TENTANG FILM ATI RAJA
Kata Shaifudin Bahrum, Film Ati Raja adalah Film Nasional yang diproduksi di Makassar. Film ini pantas ditonton generasi bangsa untuk menjaga keharmonisan hidup dalam multi etnik dan multi budaya.
Sutradara Film Ati Raja yakni Shaifuddin Bahrum,
Pimpinan Produksi Ancu Amar dan Eksekutif Produksi Arwan Tjahjadi. Film ini diproduksi oleh Persaudaraan Peranakan Tionghoa Makassar (P2TM) dan 786 Production.
Film Ati Raja adalah sebuah film yang menceritakan tentang kisah hidup seorang seniman bernama Hoo Eng Djie. Ati Raja sendiri diambil dari salah satu lagu karya Hoo Eng Djie.
Kisah hidup yang berliku mengantarkan Hoo Eng Djie untuk menuliskan puluhan syair hingga terciptalah karya-karyanya yang hingga saat ini masih bisa dinikmati dan dikenal oleh masyarakat, khususnya warga Makassar. Hoo Eng Djie lahir di Kassi Kebo tahun 1906 dan wafat 1960 di Makassar.
Pada usia belia Baba Tjoi nama panggilan Hoo Eng Djie sempat mengenyam pendidikan rendah di sekolah partikelir milik orang Melayu Ince Bau Sandi di Makassar. Di sekolah itu dia mengenal sastra melayu dan sastra Makassar, serta belajar menulis lontara dan bahasa Makassar. Dengan latar budaya kehidupan kaum Tionghoa peranakan yang hidup bergaul harmonis dengan masyarakat Makassar.
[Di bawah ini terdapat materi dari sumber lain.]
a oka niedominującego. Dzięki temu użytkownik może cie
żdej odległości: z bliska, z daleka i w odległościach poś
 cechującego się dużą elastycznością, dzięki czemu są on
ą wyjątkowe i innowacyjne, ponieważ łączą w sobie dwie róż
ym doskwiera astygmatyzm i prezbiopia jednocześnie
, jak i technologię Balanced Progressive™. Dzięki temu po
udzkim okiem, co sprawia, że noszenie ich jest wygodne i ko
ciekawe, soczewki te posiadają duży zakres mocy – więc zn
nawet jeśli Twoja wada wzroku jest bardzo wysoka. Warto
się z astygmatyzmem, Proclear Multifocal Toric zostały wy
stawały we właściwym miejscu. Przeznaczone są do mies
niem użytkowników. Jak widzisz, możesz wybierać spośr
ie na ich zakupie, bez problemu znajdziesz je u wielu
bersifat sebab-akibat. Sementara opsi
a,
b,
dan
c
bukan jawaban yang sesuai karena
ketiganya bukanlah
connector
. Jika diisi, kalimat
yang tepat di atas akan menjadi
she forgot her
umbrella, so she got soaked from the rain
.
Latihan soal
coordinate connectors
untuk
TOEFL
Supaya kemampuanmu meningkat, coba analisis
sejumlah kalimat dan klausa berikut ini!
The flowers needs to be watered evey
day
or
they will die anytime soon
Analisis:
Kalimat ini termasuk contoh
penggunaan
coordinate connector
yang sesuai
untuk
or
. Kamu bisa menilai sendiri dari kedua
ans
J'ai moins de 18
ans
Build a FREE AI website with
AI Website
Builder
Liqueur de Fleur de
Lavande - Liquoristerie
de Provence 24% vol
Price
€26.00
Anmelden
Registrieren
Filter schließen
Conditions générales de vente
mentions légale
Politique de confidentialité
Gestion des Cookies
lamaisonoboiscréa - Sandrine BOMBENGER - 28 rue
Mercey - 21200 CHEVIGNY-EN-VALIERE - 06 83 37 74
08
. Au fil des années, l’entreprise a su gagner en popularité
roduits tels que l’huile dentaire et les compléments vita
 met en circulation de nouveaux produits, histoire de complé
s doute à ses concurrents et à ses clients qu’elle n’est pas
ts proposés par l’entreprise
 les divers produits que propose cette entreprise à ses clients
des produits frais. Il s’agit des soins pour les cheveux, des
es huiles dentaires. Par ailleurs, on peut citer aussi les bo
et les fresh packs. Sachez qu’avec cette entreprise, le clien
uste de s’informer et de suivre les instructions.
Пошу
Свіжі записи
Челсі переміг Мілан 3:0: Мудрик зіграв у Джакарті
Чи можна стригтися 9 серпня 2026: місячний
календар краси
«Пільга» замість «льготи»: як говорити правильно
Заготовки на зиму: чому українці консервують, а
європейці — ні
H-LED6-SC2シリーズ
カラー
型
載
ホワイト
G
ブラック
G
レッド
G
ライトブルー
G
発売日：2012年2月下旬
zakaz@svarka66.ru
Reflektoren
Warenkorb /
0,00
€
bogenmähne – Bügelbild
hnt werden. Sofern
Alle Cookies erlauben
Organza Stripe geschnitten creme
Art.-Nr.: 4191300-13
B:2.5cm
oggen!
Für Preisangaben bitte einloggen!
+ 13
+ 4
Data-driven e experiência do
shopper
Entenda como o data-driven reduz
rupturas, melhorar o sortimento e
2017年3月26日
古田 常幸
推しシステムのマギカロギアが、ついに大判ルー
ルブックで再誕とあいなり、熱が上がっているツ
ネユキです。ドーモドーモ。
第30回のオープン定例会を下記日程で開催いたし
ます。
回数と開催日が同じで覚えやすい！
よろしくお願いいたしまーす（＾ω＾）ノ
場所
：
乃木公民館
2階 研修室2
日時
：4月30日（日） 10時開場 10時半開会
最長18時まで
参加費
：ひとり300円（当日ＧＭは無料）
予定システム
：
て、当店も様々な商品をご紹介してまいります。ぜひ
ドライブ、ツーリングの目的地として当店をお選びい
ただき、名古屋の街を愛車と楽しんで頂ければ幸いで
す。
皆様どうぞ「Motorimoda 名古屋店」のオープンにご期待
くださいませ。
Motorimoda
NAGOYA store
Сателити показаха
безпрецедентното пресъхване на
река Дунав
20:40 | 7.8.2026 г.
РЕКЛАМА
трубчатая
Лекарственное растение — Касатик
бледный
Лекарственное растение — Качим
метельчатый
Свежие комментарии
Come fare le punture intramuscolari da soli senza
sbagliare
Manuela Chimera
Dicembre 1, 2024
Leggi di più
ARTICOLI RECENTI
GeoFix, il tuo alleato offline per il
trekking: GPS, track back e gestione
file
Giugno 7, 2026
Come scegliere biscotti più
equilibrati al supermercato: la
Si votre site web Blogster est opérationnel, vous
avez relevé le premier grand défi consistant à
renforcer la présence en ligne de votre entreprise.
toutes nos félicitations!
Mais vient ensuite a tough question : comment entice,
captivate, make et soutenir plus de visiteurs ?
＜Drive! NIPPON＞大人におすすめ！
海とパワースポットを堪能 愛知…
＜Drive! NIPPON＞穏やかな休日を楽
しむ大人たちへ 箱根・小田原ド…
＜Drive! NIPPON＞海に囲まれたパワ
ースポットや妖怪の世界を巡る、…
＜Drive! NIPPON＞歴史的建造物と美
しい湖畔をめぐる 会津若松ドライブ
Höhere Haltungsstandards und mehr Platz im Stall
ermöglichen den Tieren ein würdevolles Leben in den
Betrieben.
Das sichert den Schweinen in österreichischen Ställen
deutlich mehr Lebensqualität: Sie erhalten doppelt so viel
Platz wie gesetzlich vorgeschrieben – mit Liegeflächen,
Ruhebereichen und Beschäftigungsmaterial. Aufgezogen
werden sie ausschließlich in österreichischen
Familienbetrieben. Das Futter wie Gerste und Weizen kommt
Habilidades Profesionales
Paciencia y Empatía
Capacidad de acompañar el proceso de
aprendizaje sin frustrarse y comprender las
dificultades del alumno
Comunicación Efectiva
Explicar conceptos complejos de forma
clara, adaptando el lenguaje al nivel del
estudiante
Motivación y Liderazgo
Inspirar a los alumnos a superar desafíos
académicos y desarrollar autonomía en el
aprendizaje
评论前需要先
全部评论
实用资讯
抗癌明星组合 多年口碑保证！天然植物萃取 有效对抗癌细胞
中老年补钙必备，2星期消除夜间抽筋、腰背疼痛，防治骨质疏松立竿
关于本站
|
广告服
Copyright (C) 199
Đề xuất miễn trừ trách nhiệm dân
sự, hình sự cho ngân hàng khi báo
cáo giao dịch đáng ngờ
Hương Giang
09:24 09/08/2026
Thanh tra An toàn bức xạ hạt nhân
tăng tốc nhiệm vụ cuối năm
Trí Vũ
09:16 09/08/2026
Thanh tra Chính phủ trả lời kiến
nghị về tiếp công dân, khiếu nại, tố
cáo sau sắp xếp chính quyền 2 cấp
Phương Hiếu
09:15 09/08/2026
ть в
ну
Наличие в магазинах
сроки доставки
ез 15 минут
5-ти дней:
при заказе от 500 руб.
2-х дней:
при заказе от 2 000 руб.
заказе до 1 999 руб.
Ketika Baba Tjoi menginjak usia remaja, ia menunjukkan bakat musik yang luar biasa bahkan ia mempopulerkan syair-syairnya melalui nyanyian dan musik daerah Makassar. Pada tahun 1939 Hoo Eng Djie memasuki studio rekaman “Canari” di Surabaya. Pada kesempatan itu ia merekam lagu-lagu Makassar ciptaannya. Hingga tahun 1942, Hoo Eng Djie berhasil menyelesaikan rekaman musik daerah Sulawesi Selatan (bukan hanya Makassar tetapi juga Bugis, Mandar, dan Selayar). Sebanyak 3 album piringan hitam dalam kurun waktu 4 tahun.
Sebelum pecah Perang Dunia Kedua (1945), rekaman lagu Hoo Eng Djie berhasil terjual sebanyak 20 ribu keping, yang pemasarannya tidak hanya di Indonesia, tetapi juga di Malaysia dan Singapura. Lagu ciptaannya yang populer hingga saat ini tetap dinikmati antara lain Ati Raja, Sailong, Dendang-dendang dan Amma Ciang.